## Task instructions
Report the number of lines holding "including" in the material below, and nothing more.

------ The data ------

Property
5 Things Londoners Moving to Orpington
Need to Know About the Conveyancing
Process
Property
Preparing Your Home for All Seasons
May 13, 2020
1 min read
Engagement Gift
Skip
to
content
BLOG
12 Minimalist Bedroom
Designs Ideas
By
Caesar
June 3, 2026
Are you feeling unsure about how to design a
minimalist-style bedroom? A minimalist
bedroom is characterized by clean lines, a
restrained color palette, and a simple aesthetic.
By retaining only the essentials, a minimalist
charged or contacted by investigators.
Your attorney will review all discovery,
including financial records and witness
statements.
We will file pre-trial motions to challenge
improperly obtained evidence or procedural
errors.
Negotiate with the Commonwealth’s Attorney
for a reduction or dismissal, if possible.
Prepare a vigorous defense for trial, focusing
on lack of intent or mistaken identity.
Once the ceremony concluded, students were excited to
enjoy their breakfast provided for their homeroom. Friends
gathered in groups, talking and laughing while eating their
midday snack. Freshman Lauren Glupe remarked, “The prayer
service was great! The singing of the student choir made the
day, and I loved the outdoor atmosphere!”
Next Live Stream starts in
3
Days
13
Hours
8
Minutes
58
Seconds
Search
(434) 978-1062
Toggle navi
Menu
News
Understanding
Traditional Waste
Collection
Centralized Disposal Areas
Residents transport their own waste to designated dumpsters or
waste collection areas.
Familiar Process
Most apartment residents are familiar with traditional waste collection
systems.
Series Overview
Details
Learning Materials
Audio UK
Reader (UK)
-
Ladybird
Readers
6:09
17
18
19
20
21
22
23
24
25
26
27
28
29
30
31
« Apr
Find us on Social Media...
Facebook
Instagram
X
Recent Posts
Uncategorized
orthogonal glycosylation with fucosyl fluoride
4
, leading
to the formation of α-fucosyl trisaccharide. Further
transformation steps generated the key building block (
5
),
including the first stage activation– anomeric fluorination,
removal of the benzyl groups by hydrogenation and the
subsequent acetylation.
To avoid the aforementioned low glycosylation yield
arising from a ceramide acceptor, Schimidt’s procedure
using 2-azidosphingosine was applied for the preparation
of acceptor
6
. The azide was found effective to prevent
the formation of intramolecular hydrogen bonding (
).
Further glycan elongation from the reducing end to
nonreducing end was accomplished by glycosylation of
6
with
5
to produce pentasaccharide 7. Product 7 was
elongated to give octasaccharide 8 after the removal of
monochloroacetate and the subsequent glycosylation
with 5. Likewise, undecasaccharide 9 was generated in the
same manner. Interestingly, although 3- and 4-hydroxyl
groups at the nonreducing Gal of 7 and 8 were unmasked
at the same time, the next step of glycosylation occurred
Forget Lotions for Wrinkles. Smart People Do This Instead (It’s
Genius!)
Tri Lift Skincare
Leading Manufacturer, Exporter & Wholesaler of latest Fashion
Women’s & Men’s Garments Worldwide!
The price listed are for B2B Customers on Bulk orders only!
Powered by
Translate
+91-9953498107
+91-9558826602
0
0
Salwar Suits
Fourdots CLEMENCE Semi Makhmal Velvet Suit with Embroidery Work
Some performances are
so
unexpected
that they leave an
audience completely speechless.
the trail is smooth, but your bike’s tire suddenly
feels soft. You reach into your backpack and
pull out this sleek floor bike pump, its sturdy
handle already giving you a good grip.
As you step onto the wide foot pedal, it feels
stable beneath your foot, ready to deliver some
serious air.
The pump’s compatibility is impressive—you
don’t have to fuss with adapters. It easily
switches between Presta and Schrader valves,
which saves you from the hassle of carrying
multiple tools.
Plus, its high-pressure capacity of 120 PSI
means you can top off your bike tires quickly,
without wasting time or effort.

------

## Response area
2